But there are probably other motivations. One is to increase the dependency of the voting poor upon the ruling party. Labour law prices millions out of the labour market, forcing them to turn to self-employment in "survivalist" enterprises such as hawking. Now even self-employment without permission will be prohibited.

Another possible motivation is to undermine the (limited) proposals in the National Development Plan (NDP) to lighten the regulatory burden on small business.  

The bill will ensure that businesses are so trussed up in red tape that more and more will fail and more and more people will be thrown out of work. Since the creation by small business of millions of jobs is one of the key objectives of the NDP, failure to create them will discredit the NDP itself.

The bill will also give the DTI the power to stifle at birth the very "boost of mass entrepreneurship" envisaged by the NDP.

This is so predictable an outcome it must be deliberate. The reason is simple.
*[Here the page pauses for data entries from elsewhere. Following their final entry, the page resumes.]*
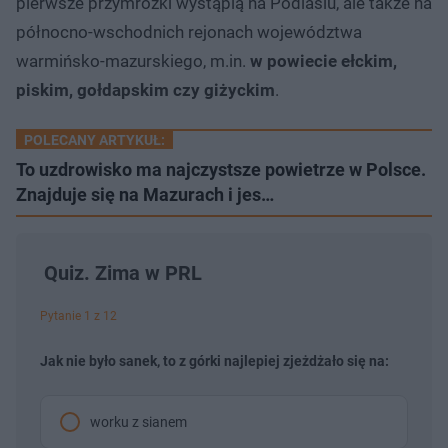
pierwsze przymrozki wystąpią na Podlasiu, ale także na
północno-wschodnich rejonach województwa
warmińsko-mazurskiego, m.in.
w powiecie ełckim,
piskim, gołdapskim czy giżyckim
.
POLECANY ARTYKUŁ:
To uzdrowisko ma najczystsze powietrze w Polsce.
Znajduje się na Mazurach i jes…
Quiz. Zima w PRL
Pytanie 1 z 12
Jak nie było sanek, to z górki najlepiej zjeżdżało się na:
worku z sianem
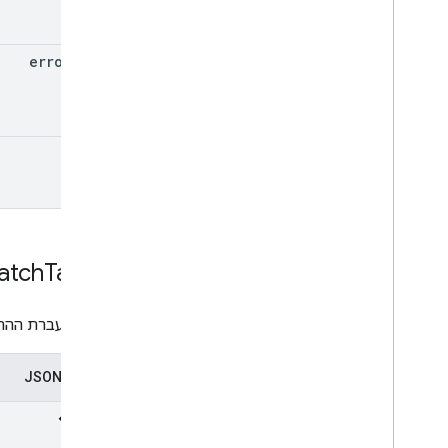
error
Type
state
atch
Target
היעד להעברת ההת
ייצוג ב-JSON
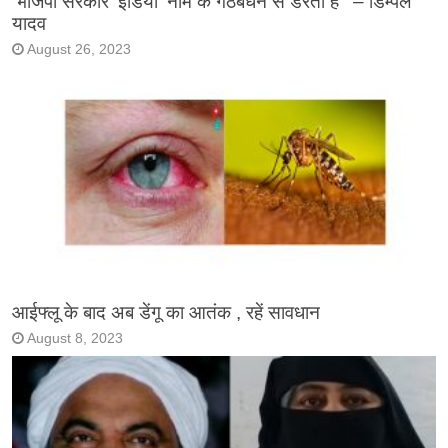
‘भाजपा सरकार ‘इंडिया’ नाम के गठबंधन से डरती है ‘ – डिम्पल
यादव
August 26, 2023
आईफ्लू के बाद अब डेंगू का आतंक , रहें सावधान
August 8, 2023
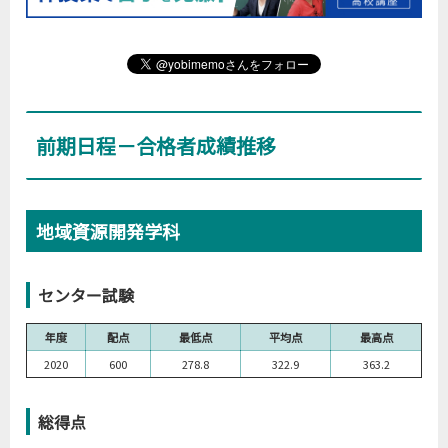
前期日程－合格者成績推移
地域資源開発学科
センター試験
年度
配点
最低点
平均点
最高点
2020
600
278.8
322.9
363.2
総得点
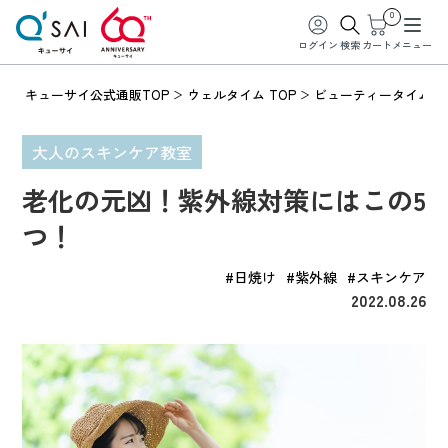
0
ログイン
検索
カート
メニュー
キューサイ公式通販TOP
ウェルタイム TOP
ビューティータイム
大人のスキンケア教室
老化の元凶！紫外線対策にはこの5
つ！
#日焼け
#紫外線
#スキンケア
2022.08.26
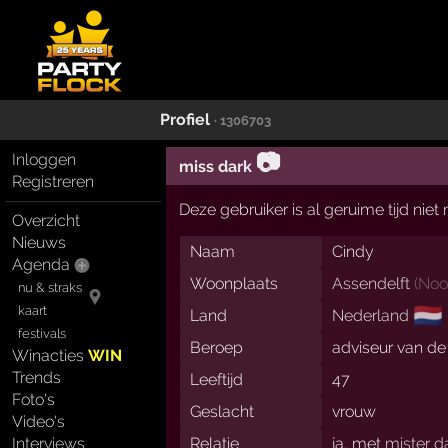
Profiel
· 1306703
📷
Inloggen
miss dark
Registreren
Deze gebruiker is al geruime tijd nie
Overzicht
Nieuws
Naam
Cindy
Agenda
Woonplaats
Assendelft
(
Noo
nu & straks
🇳🇱
kaart
Land
Nederland
festivals
Beroep
adviseur van de
Winacties
WIN
Trends
Leeftijd
47
Foto's
Geslacht
vrouw
Video's
Interviews
Relatie
ja, met
mister d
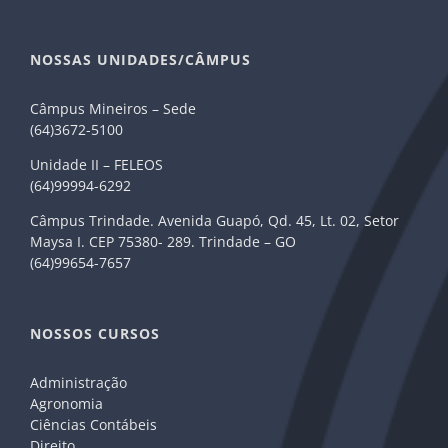
NOSSAS UNIDADES/CÂMPUS
Câmpus Mineiros – Sede
(64)3672-5100
Unidade II – FELEOS
(64)99994-6292
Câmpus Trindade. Avenida Guapó, Qd. 45, Lt. 02, Setor
Maysa I. CEP 75380- 289. Trindade – GO
(64)99654-7657
NOSSOS CURSOS
Administração
Agronomia
Ciências Contábeis
Direito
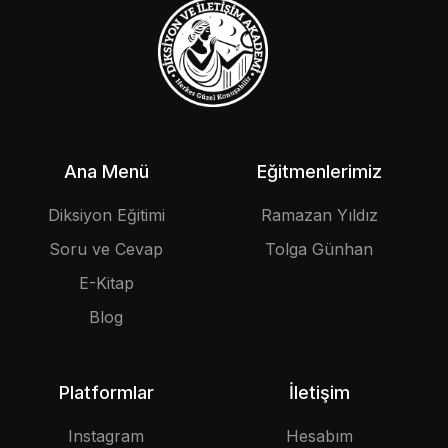
Ana Menü
Eğitmenlerimiz
Diksiyon Eğitimi
Ramazan Yıldız
Soru ve Cevap
Tolga Günhan
E-Kitap
Blog
Platformlar
İletişim
Instagram
Hesabım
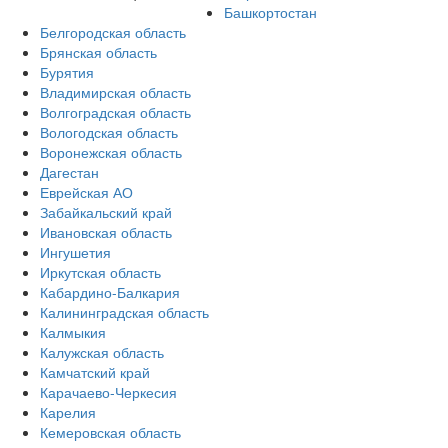
Башкортостан
Белгородская область
Брянская область
Бурятия
Владимирская область
Волгоградская область
Вологодская область
Воронежская область
Дагестан
Еврейская АО
Забайкальский край
Ивановская область
Ингушетия
Иркутская область
Кабардино-Балкария
Калининградская область
Калмыкия
Калужская область
Камчатский край
Карачаево-Черкесия
Карелия
Кемеровская область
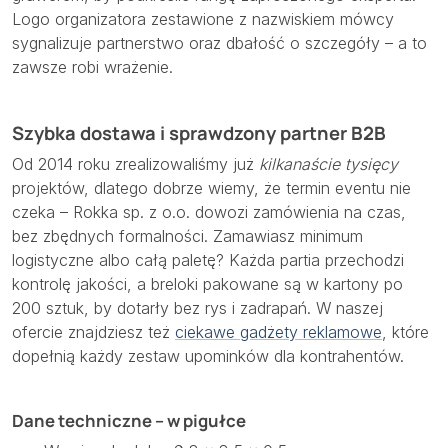
Logo organizatora zestawione z nazwiskiem mówcy
sygnalizuje partnerstwo oraz dbałość o szczegóły – a to
zawsze robi wrażenie.
Szybka dostawa i sprawdzony partner B2B
Od 2014 roku zrealizowaliśmy już
kilkanaście tysięcy
projektów, dlatego dobrze wiemy, że termin eventu nie
czeka – Rokka sp. z o.o. dowozi zamówienia na czas,
bez zbędnych formalności. Zamawiasz minimum
logistyczne albo całą paletę? Każda partia przechodzi
kontrolę jakości, a breloki pakowane są w kartony po
200 sztuk, by dotarły bez rys i zadrapań. W naszej
ofercie znajdziesz też
ciekawe gadżety reklamowe
, które
dopełnią każdy zestaw upominków dla kontrahentów.
Dane techniczne – w pigułce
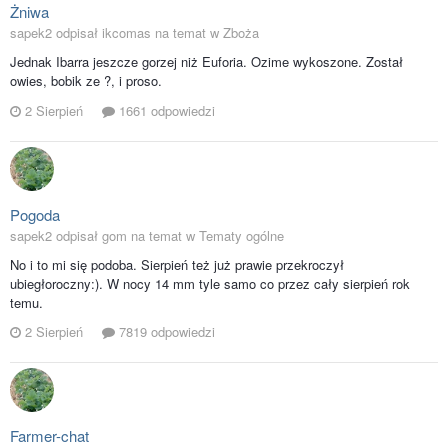
Żniwa
sapek2 odpisał ikcomas na temat w
Zboża
Jednak Ibarra jeszcze gorzej niż Euforia. Ozime wykoszone. Został
owies, bobik ze ?, i proso.
2 Sierpień
1661 odpowiedzi
Pogoda
sapek2 odpisał gom na temat w
Tematy ogólne
No i to mi się podoba. Sierpień też już prawie przekroczył
ubiegłoroczny:). W nocy 14 mm tyle samo co przez cały sierpień rok
temu.
2 Sierpień
7819 odpowiedzi
Farmer-chat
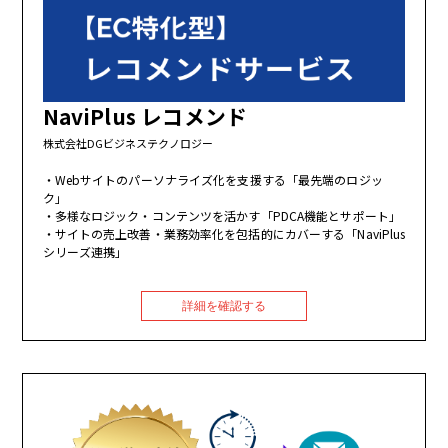
NaviPlus レコメンド
株式会社DGビジネステクノロジー
Webサイトのパーソナライズ化を支援する「最先端のロジッ
ク」
多様なロジック・コンテンツを活かす「PDCA機能とサポート」
サイトの売上改善・業務効率化を包括的にカバーする「NaviPlus
シリーズ連携」
詳細を確認する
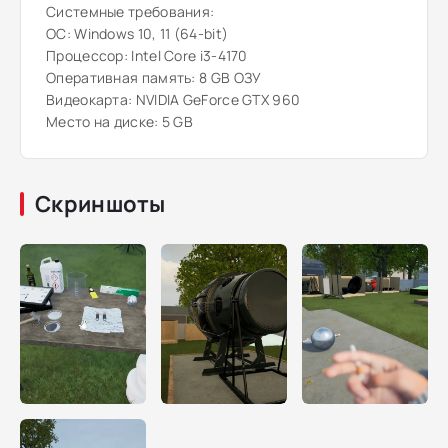
Системные требования:
ОС: Windows 10, 11 (64-bit)
Процессор: Intel Core i3-4170
Оперативная память: 8 GB ОЗУ
Видеокарта: NVIDIA GeForce GTX 960
Место на диске: 5 GB
Скриншоты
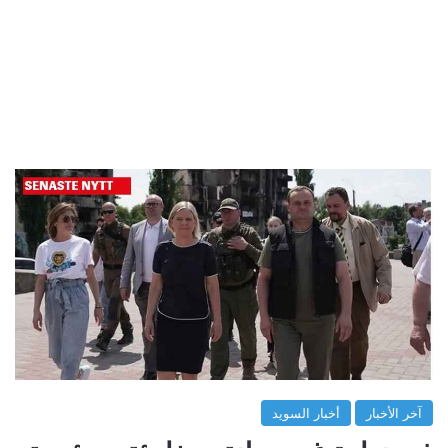
آخر الأخبار
أخبار السويد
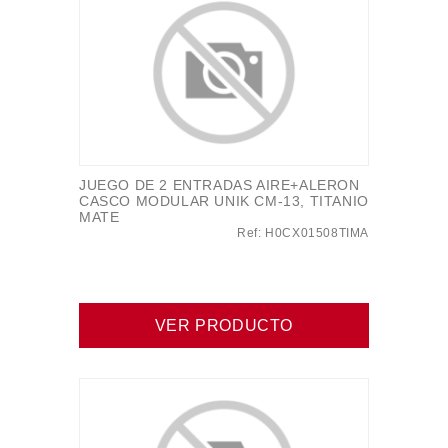
JUEGO DE 2 ENTRADAS AIRE+ALERON
CASCO MODULAR UNIK CM-13, TITANIO
MATE
Ref: H0CX01508TIMA
VER PRODUCTO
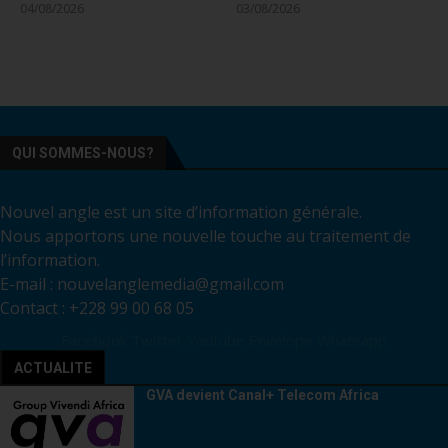
04/08/2026
03/08/2026
QUI SOMMES-NOUS?
Nouvel angle est un site d’information générale.
Nous apportons une nouvelle touche au traitement de
l’information.
E-mail : nouvelanglemedia@gmail.com
Contact : +228 99 00 68 05
Facebook
Twitter
Youtube
Envelope
Whatsapp
ACTUALITE
GVA devient Canal+ Telecom Africa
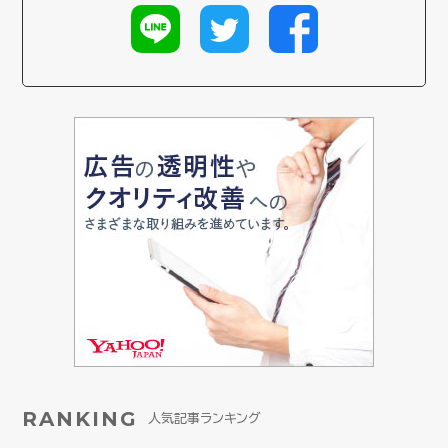
RANKING
人気記事ランキング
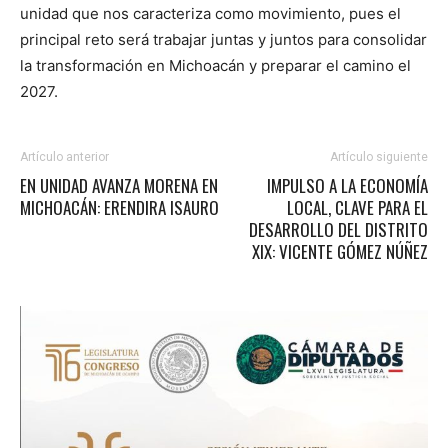
unidad que nos caracteriza como movimiento, pues el
principal reto será trabajar juntas y juntos para consolidar
la transformación en Michoacán y preparar el camino el
2027.
Artículo anterior
Artículo siguiente
EN UNIDAD AVANZA MORENA EN
IMPULSO A LA ECONOMÍA
MICHOACÁN: ERENDIRA ISAURO
LOCAL, CLAVE PARA EL
DESARROLLO DEL DISTRITO
XIX: VICENTE GÓMEZ NÚÑEZ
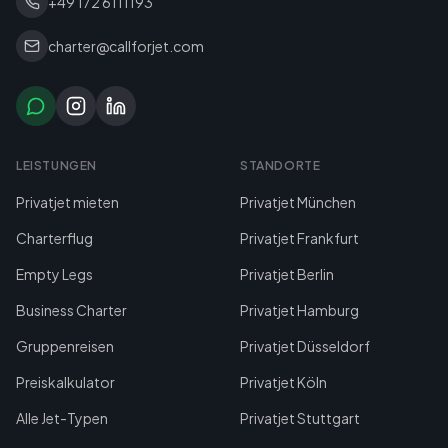
+49 172 6111193
charter@callforjet.com
LEISTUNGEN
STANDORTE
Privatjet mieten
Privatjet München
Charterflug
Privatjet Frankfurt
Empty Legs
Privatjet Berlin
Business Charter
Privatjet Hamburg
Gruppenreisen
Privatjet Düsseldorf
Preiskalkulator
Privatjet Köln
Alle Jet-Typen
Privatjet Stuttgart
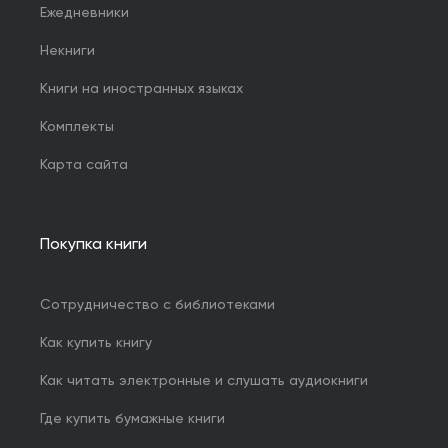
Ежедневники
Некниги
Книги на иностранных языках
Комплекты
Карта сайта
Покупка книги
Сотрудничество с библиотеками
Как купить книгу
Как читать электронные и слушать аудиокниги
Где купить бумажные книги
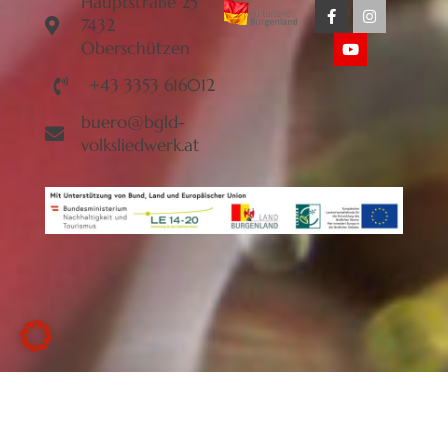
Hauptstraße 25
7432
Oberschützen
+43 3353 616012
buero@bgld-
volksliedwerk.at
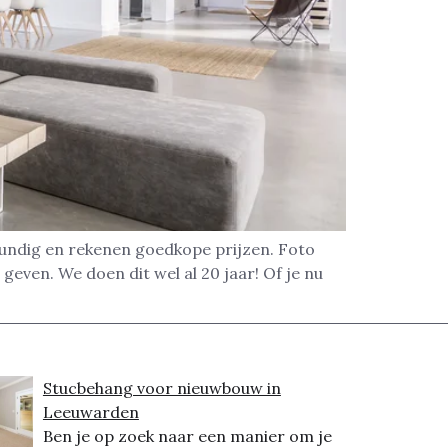
undig en rekenen goedkope prijzen. Foto
geven. We doen dit wel al 20 jaar! Of je nu
Stucbehang voor nieuwbouw in
Leeuwarden
Ben je op zoek naar een manier om je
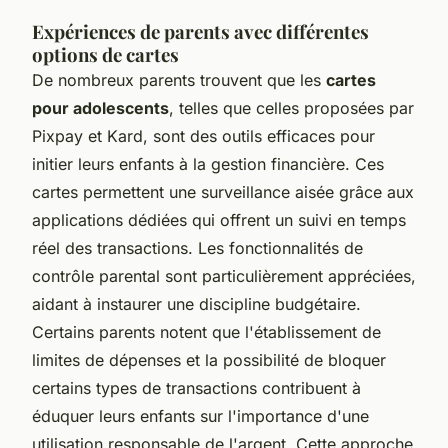
Expériences de parents avec différentes
options de cartes
De nombreux parents trouvent que les
cartes
pour adolescents
, telles que celles proposées par
Pixpay et Kard, sont des outils efficaces pour
initier leurs enfants à la gestion financière. Ces
cartes permettent une surveillance aisée grâce aux
applications dédiées qui offrent un suivi en temps
réel des transactions. Les fonctionnalités de
contrôle parental sont particulièrement appréciées,
aidant à instaurer une discipline budgétaire.
Certains parents notent que l'établissement de
limites de dépenses et la possibilité de bloquer
certains types de transactions contribuent à
éduquer leurs enfants sur l'importance d'une
utilisation responsable de l'argent. Cette approche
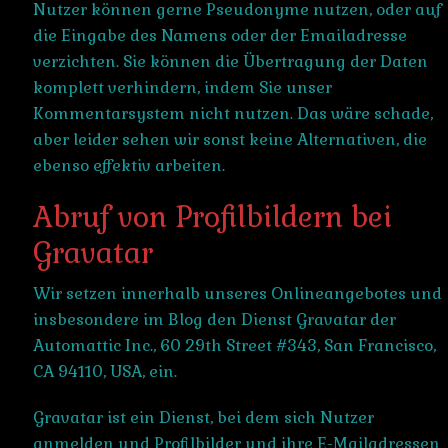
Nutzer können gerne Pseudonyme nutzen, oder auf
die Eingabe des Namens oder der Emailadresse
verzichten. Sie können die Übertragung der Daten
komplett verhindern, indem Sie unser
Kommentarsystem nicht nutzen. Das wäre schade,
aber leider sehen wir sonst keine Alternativen, die
ebenso effektiv arbeiten.
Abruf von Profilbildern bei
Gravatar
Wir setzen innerhalb unseres Onlineangebotes und
insbesondere im Blog den Dienst Gravatar der
Automattic Inc., 60 29th Street #343, San Francisco,
CA 94110, USA, ein.
Gravatar ist ein Dienst, bei dem sich Nutzer
anmelden und Profilbilder und ihre E-Mailadressen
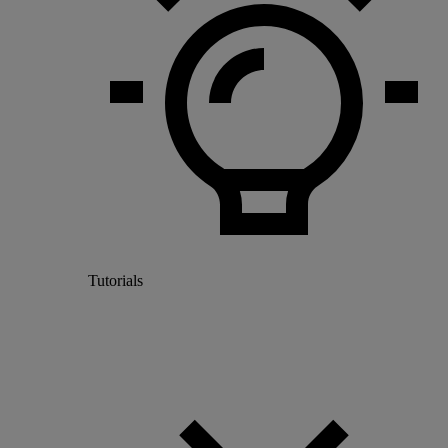
Tutorials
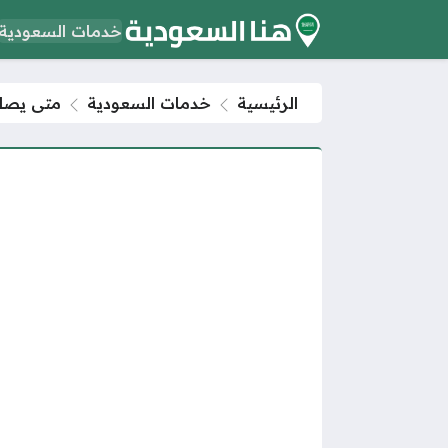
خدمات السعودية
الرئيسية
خدمات السعودية
متى يصلون 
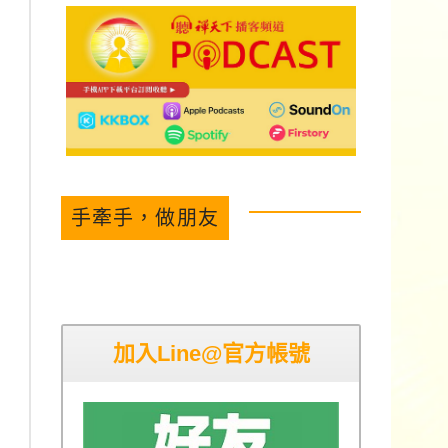
手牽手，做朋友
加入Line@官方帳號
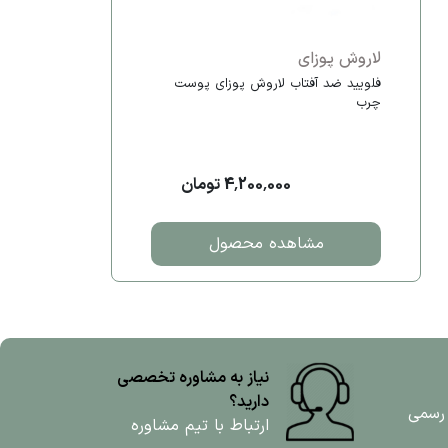
لاروش پوزای
فلویید ضد آفتاب لاروش پوزای پوست
چرب
4,200,000 تومان
مشاهده محصول
نیاز به مشاوره تخصصی
دارید؟
 رسمی
ارتباط با تیم مشاوره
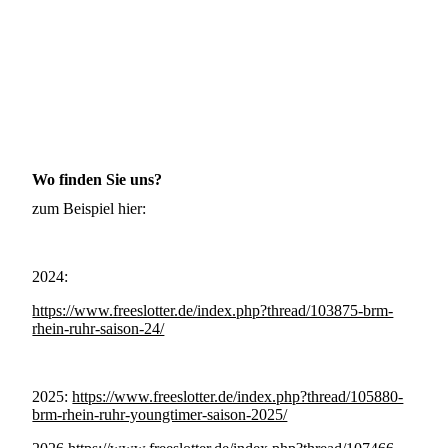
Wo finden Sie uns?
zum Beispiel hier:
2024:
https://www.freeslotter.de/index.php?thread/103875-brm-
rhein-ruhr-saison-24/
2025:
https://www.freeslotter.de/index.php?thread/105880-
brm-rhein-ruhr-youngtimer-saison-2025/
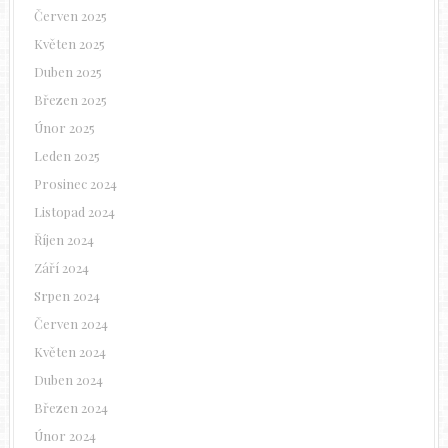
Červen 2025
Květen 2025
Duben 2025
Březen 2025
Únor 2025
Leden 2025
Prosinec 2024
Listopad 2024
Říjen 2024
Září 2024
Srpen 2024
Červen 2024
Květen 2024
Duben 2024
Březen 2024
Únor 2024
The DTI and others who believe in a far more interventionist state will then declare (again) that markets have failed, along with the free enterprise system, and that therefore the State must take unto itself even more power. By this roundabout route does Dr Davies's South African Communist Party (SACP) achieve its objective of introducing socialism.

This Machiavellian game-plan fits in with the ANC's "strategy and tactics" documents aimed at bringing about a "national democratic society" via a national democratic revolution (NDR). The ANC reaffirmed its commitment to these strategies, tactics, and objectives at its national conference at Mangaung in December, but this was obscured by all the media hype over the adoption by that same conference of the NDP.

Trade unionists have excoriated the NDP, but its most dangerous opponents inhabit key line ministries left by President Jacob Zuma to do their own thing.